→ **Task prompt**: Output only the lines below from the one holding "each option is" down to the one holding "Beware wiring (e", both end lines included and every picture dropped.

→ **Provided records**:
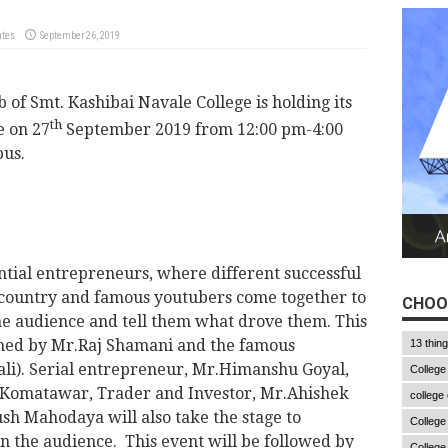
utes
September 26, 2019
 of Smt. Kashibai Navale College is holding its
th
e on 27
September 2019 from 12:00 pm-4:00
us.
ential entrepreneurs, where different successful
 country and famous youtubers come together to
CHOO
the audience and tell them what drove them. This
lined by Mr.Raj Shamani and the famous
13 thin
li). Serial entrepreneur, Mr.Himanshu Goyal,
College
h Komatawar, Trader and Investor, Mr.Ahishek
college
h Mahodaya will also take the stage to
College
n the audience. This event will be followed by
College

---

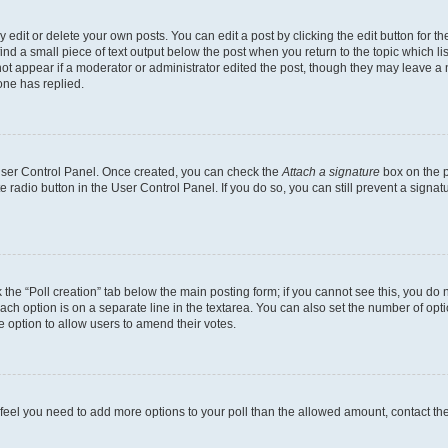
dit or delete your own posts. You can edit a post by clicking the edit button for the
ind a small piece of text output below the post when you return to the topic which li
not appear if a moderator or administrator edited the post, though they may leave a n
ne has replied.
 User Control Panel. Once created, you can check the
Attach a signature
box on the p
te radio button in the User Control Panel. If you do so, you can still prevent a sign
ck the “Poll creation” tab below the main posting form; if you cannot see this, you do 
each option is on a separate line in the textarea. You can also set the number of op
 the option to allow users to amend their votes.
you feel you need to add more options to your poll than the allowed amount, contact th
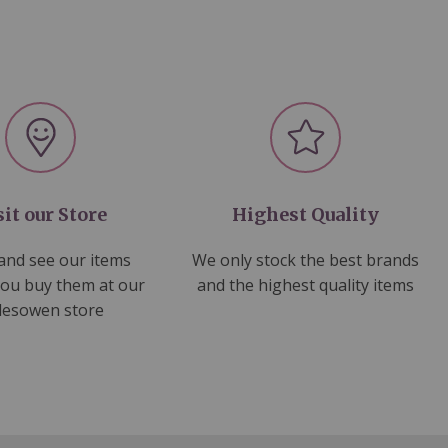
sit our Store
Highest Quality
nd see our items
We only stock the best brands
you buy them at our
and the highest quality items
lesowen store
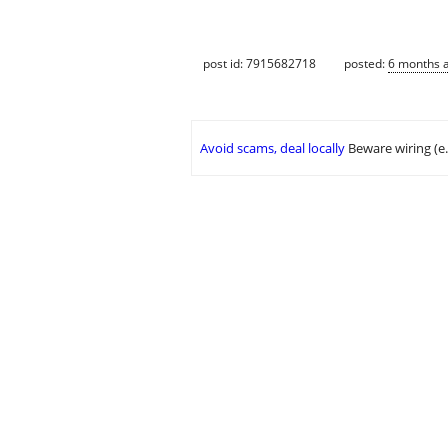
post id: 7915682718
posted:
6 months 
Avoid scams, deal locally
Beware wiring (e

→ **Task response**:
each option is on a separate line in the textarea. You can also set the number of op
 the option to allow users to amend their votes.
you feel you need to add more options to your poll than the allowed amount, contact th
sit our Store
Highest Quality
nd see our items
We only stock the best brands
you buy them at our
and the highest quality items
lesowen store
post id: 7915682718
posted:
6 months 
Avoid scams, deal locally
Beware wiring (e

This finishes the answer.